Es ist nicht so, dass Kunden, Mitarbeiter, Aktionäre oder Geschäftspartner auf die Publikation von Büchern „warten“. Aber gerade weil sie überraschend kommen, werden Corporate Books, im richtigen Umfeld positioniert, von ihren Empfängern mit großer Aufmerksamkeit bedacht und als etwas Besonderes angesehen. Sie stoßen auf reges Interesse, manchmal auch auf große Nachfrage, und werden als wertvolles Medium oder Geschenk mit Unterhaltungs- oder Informationscharakter gewürdigt. Das ist z.B. der Fall, wenn ein Automobilhersteller wie BMW Käufern eines Premiumfahrzeugs ein Buch schenkt („Der BMW 6er“, Hamburg 2004), um die Wartezeit zwischen der Bestellung und der Auslieferung des Wagens zu verkürzen. Das ist auch der Fall, wenn Schott zu seinem 125-jährigen Jubiläum einen „Baedeker Reiseführer Schott“ (MairDumont 2009) mit Weltkarte publiziert und anhand von 125 touristischen Reisezielen auf der ganzen Welt zeigt, wo überall die Schott-Spezialgläser zum Einsatz kommen.
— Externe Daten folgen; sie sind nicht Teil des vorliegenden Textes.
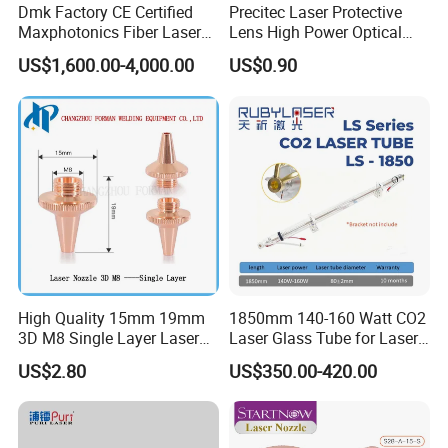
Dmk Factory CE Certified
Precitec Laser Protective
Maxphotonics Fiber Laser
Lens High Power Optical
Source Price Mfsc/Mfmc
Lens
US$1,600.00-4,000.00
US$0.90
Series Cw Fiber Laser for
Industrial for Thick Plate
Cutting, Welding & Cladding
High Quality 15mm 19mm
1850mm 140-160 Watt CO2
3D M8 Single Layer Laser
Laser Glass Tube for Laser
Nozzle for Cutting Head
Cutter
US$2.80
US$350.00-420.00
Consumable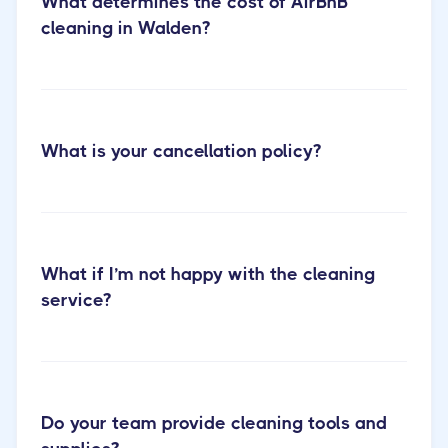
What determines the cost of AirBnB
cleaning in Walden?
What is your cancellation policy?
Cactus Cleaning Short-term
RentalCleaning
What if I’m not happy with the cleaning
service?
Do your team provide cleaning tools and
Oder wenn der westfälische Türklinkenhersteller FSB einen Krimi veröffentlicht, in dem eine Türklinke die Hauptrolle als Tatwaffe spielt (Felix Huby: „Bienzle und der Klinkenmörder“, Reinbek 2001).
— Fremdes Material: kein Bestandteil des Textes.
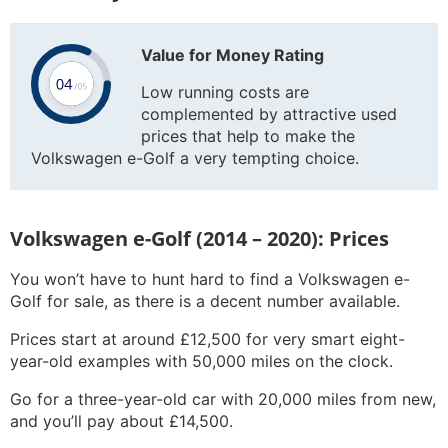
Value for Money Rating
Low running costs are
complemented by attractive used
prices that help to make the
Volkswagen e-Golf a very tempting choice.
Volkswagen e-Golf (2014 – 2020): Prices
You won’t have to hunt hard to find a Volkswagen e-
Golf for sale, as there is a decent number available.
Prices start at around £12,500 for very smart eight-
year-old examples with 50,000 miles on the clock.
Go for a three-year-old car with 20,000 miles from new,
and you’ll pay about £14,500.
Identität entsteht durch Geschichten

Aber nicht nur im Externen Marketing hilft "Storrytelling". Umsetzungsprobleme in Projekten oder Veränderungsprozessen können manchmal an den abweichenden Vorstellungen und Sichtweisen der Akteure auf das Unternehmen liegen, die in der informellen Kommunikation ausgetauscht und weitergetragen werden. Hier kann es hilfreich sein, die unterschiedlichen Weltbilder mit Hilfe der Methode des Storytelling aufzudecken.

Dabei werden aus Erzählungen der Akteure die unsichtbaren Deutungsmuster, Denkmodelle, Normen und Symbole herausgeschält, die das Unternehmen im Kopf ausmachen. Storytelling liefert auf diese Weise eine wertvolle Bestandsaufnahme zur Identität eines Unternehmens jenseits der offiziellen Selbstbeschreibung.

Aus den Analyseergebnissen ergeben sich die verborgenen Potenziale einer Unternehmenskultur und lassen sich effiziente Strategien und Kommunikationsmaßnahmen ableiten.